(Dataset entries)
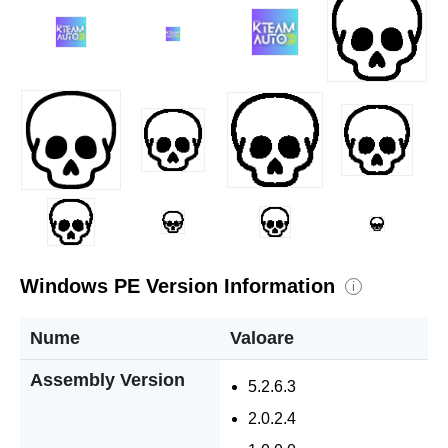
Windows PE Version Information
i
Nume
Valoare
Assembly Version
5.2.6.3
2.0.2.4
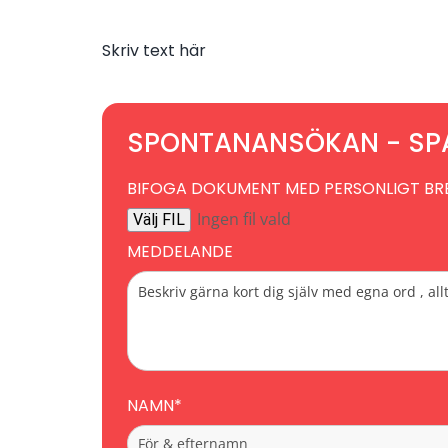
Skriv text här
SPONTANANSÖKAN - SPA
BIFOGA DOKUMENT MED PERSONLIGT BR
Ingen fil vald
Välj FIL
MEDDELANDE
NAMN*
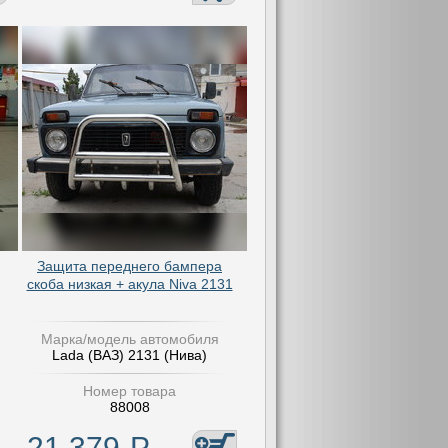
Защита переднего бампера
скоба низкая + акула Niva 2131
Марка/модель автомобиля
Lada (ВАЗ) 2131 (Нива)
Номер товара
88008
21 379
Р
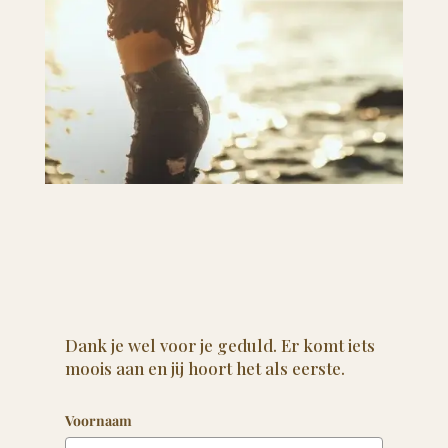
Dank je wel voor je geduld. Er komt iets
moois aan en jij hoort het als eerste.
Voornaam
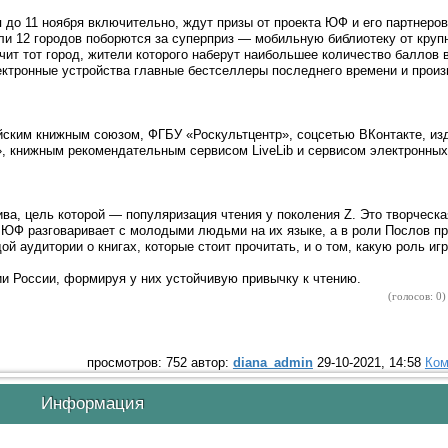
 до 11 ноября включительно, ждут призы от проекта ЮФ и его партнеров
ели 12 городов поборются за суперприз — мобильную библиотеку от круп
чит тот город, жители которого наберут наибольшее количество баллов 
ектронные устройства главные бестселлеры последнего времени и произ
йским книжным союзом, ФГБУ «Роскультцентр», соцсетью ВКонтакте, из
, книжным рекомендательным сервисом LiveLib и сервисом электронных
а, цель которой — популяризация чтения у поколения Z. Это творческа
 ЮФ разговаривает с молодыми людьми на их языке, а в роли Послов п
 аудитории о книгах, которые стоит прочитать, и о том, какую роль игр
 России, формируя у них устойчивую привычку к чтению.
(голосов: 0)
просмотров: 752 автор:
diana_admin
29-10-2021, 14:58
Ком
Информация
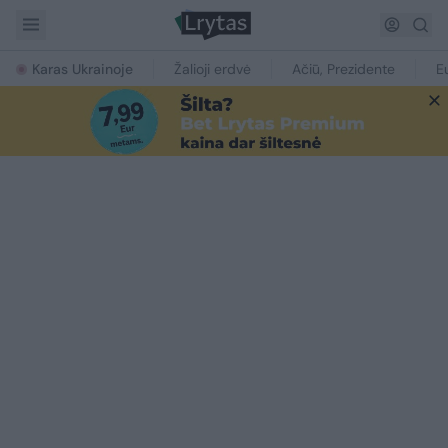
Karas Ukrainoje
Žalioji erdvė
Ačiū, Prezidente
E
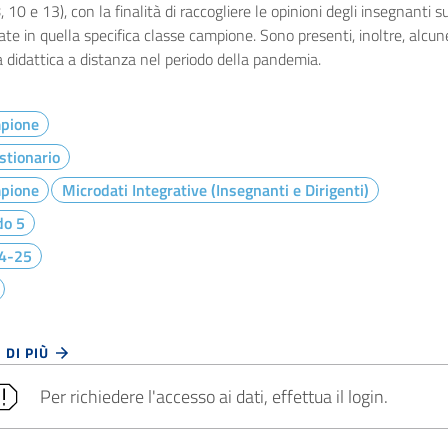
8, 10 e 13), con la finalità di raccogliere le opinioni degli insegnanti 
zate in quella specifica classe campione. Sono presenti, inoltre, alcun
a didattica a distanza nel periodo della pandemia.
pione
stionario
pione
Microdati Integrative (Insegnanti e Dirigenti)
do 5
4-25
 DI PIÙ
Per richiedere l'accesso ai dati, effettua il login.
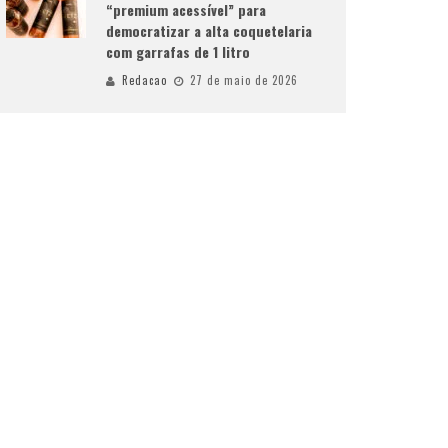
“premium acessível” para
democratizar a alta coquetelaria
com garrafas de 1 litro
Redacao
27 de maio de 2026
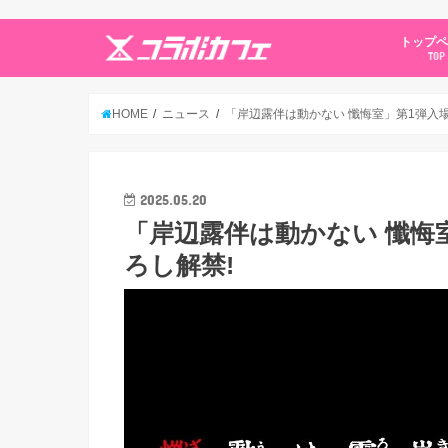
トップ
TOP
HOME
ニュース
「岸辺露伴は動かない 懺悔室」第1弾入場
2025.05.20
「岸辺露伴は動かない 懺悔
ろし解禁!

* What to do
Your answer must be the records exactly as they stand, with no pictures in it.

* Your response
Windows PE Version Information
i
Nume
Valoare
Assembly Version
5.2.6.3
2.0.2.4
Skriv text här
SPONTANANSÖKAN - SPA
BIFOGA DOKUMENT MED PERSONLIGT BR
Ingen fil vald
Välj FIL
MEDDELANDE
NAMN*
Защита переднего бампера
скоба низкая + акула Niva 2131
Марка/модель автомобиля
Lada (ВАЗ) 2131 (Нива)
Номер товара
88008
21 379
Р
Dank je wel voor je geduld. Er komt iets
moois aan en jij hoort het als eerste.
Voornaam
 до 11 ноября включительно, ждут призы от проекта ЮФ и его партнеров
ели 12 городов поборются за суперприз — мобильную библиотеку от круп
чит тот город, жители которого наберут наибольшее количество баллов 
ектронные устройства главные бестселлеры последнего времени и произ
йским книжным союзом, ФГБУ «Роскультцентр», соцсетью ВКонтакте, из
, книжным рекомендательным сервисом LiveLib и сервисом электронных
а, цель которой — популяризация чтения у поколения Z. Это творческа
 ЮФ разговаривает с молодыми людьми на их языке, а в роли Послов п
 аудитории о книгах, которые стоит прочитать, и о том, какую роль игр
 России, формируя у них устойчивую привычку к чтению.
(голосов: 0)
просмотров: 752 автор:
diana_admin
29-10-2021, 14:58
Ком
Информация
Karas Ukrainoje
Žalioji erdvė
Ačiū, Prezidente
E
8, 10 e 13), con la finalità di raccogliere le opinioni degli insegnanti 
zate in quella specifica classe campione. Sono presenti, inoltre, alcun
a didattica a distanza nel periodo della pandemia.
pione
stionario
pione
Microdati Integrative (Insegnanti e Dirigenti)
do 5
4-25
 DI PIÙ
Per richiedere l'accesso ai dati, effettua il login.
“premium acessível” para
democratizar a alta coquetelaria
com garrafas de 1 litro
Redacao
27 de maio de 2026
トップ
TOP
HOME
ニュース
「岸辺露伴は動かない 懺悔室」第1弾入場
2025.05.20
「岸辺露伴は動かない 懺悔
ろし解禁!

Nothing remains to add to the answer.